Date: | May 19, 2006 / year-entry #174 |
Tags: | non-computer |
Orig Link: | https://blogs.msdn.microsoft.com/oldnewthing/20060519-17/?p=31123 |
Comments: | 12 |
Summary: | I successfully avoided the stealth sidewalk the other day. This evens the score. (Today is Starbucks Bike to Work Day.) |
I successfully avoided the stealth sidewalk the other day. This evens the score. (Today is Starbucks Bike to Work Day.) |
Comments (12)
Comments are closed. |
I have heard many entertaining excuses, but blaming the sidewalk for your inability to ride a bicycle(in your "On being attacked by a sidewalk") takes the cake. It sounds like you are getting better at riding a bike, but just in case I have included a like to some handy-dandy tips: http://www.helmets.org/kidteach.htm and http://www.sheldonbrown.com/teachride.html
Starbucks Bike to Work Day:
"Throughout Puget Sound, riders can stop by Commute Stations to pick up free schwag…"
The only time I crashed my bike into the sidewalk I was under the influence of schwag. Just say no.
I rode my bike into work today (taking the bus up the big hill on 520). I’m very out of shape and going home isn’t going to be to fun, but I plan to keep doing this for a while.
I guess I’m not seeing what I’m supposed to be seeing. There’s a road that suddenly divides. The median looks like it has a curb, looks like it doesn’t have a warning sign sticking up out of it, and looks like it could be dangerous to anyone riding along there at night who didn’t know about it before. But it doesn’t look like it has a sidewalk in it, as far as I can see.
I ride my bike to work nearly every day. A few times a combination of rain and wind persuaded me to walk instead. Oddly I don’t recall the last time snow persuaded me to walk instead, though some years there’s enough snow to be persuasive. So why isn’t there a Starbucks along the way? Sigh.
Don – politeness costs nothing.
From what I’ve gathered, helmets aren’t mandatory in the US? Is that right?
lachlan,
That’s right. It seems neither are stop signs for bike riders… At least not the normal ones I see (kids).
If i understand Raymond’s initial post correctly, in order for the arial photo to make sense, you need to switch to the north faceing photo. Click the N in the legend (upper left-hand corner).
Raymond was heading north on 172nd Ave NE (the road going from the bottom to top of the photo). South of the intersection with NE 138th St. (the intersection in the center of the photo) there is no sidewalk by the side of the road, just asphalt.
North of the intersection this area turns into a sidewalk.
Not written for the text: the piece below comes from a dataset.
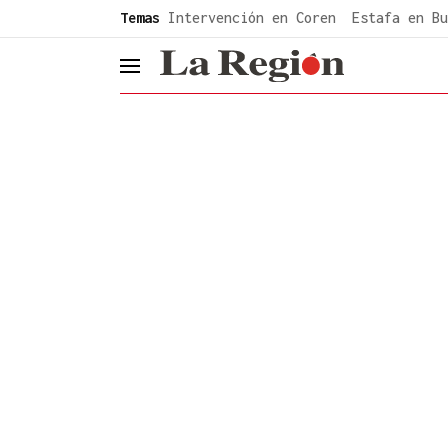
common.go-to-content
Temas
Intervención en Coren
Estafa en Bu
header.menu.open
You can see the now infamous curb, curving up to the zebra crossing.
Well, I would hit that N in the legend, if I could see anything other than a blank screen and a warning about some JS taking too long to run…
(I bet it works in IE, right? Oh, of course it does. Sigh. Heaven forbid we actually test with a browser other than IE when we make our huge changes. (It worked in FF about a week ago, before the look changed.))
Hm, suppose web site X encounters timeout errors. Do you assume
1. Web site X is under heavy load.
2. The authors of web site X don’t support your browser.
Live Local works fine for me in FF just a half hour after your comment.
Note also: If you’re going to make a snarky comment about Live Local, why not post it to the Live Local blog? Complaining to me won’t accomplish anything.
I only viewed Live Local in Firefox, so i don’t think thats the problem.
Jeez, I feel stupid now.
Turns out it was because the site is trying to set window.title, where before it apparently wasn’t. (Or something.) I had disabled that functionality using FF’s policy system (basically, you can enable or disable access to every JS property, both get and set) way back when the FF "long title" DoS was new. (That was the workaround at the time, because any known exploit required script to set window.title.)
And I still have it disabled.
I ran into a problem with Google maps several months ago, but at least that gave me a JS error about "access denied to set HTMLDocument.title", which pointed me in the right direction because the prefs.js entry to disable that functionality was named "capability.policy.default.HTMLDocument.title.set". So I looked into the capability documentation and found out that I could have an entirely separate policy that allowed window.title set operations, then I could assign individual sites to that policy. So I created a policy and assigned maps.google.com to it. That fixed the problem there.
Then, several months later, I run into this. But I don’t see any JS errors (just some warnings that are fairly standard for most JS files), so it wasn’t very obvious that the problem was the inability to set window.title.
But, I added local.live.com to the list of sites in the policy that’s allowed to set window.title, and it started working.
So. Sorry for the false alarm, and the stupid commentary that went along with it. That’s what I get for assuming the problem is on the other end. :-(
Best of the text i read about a problem.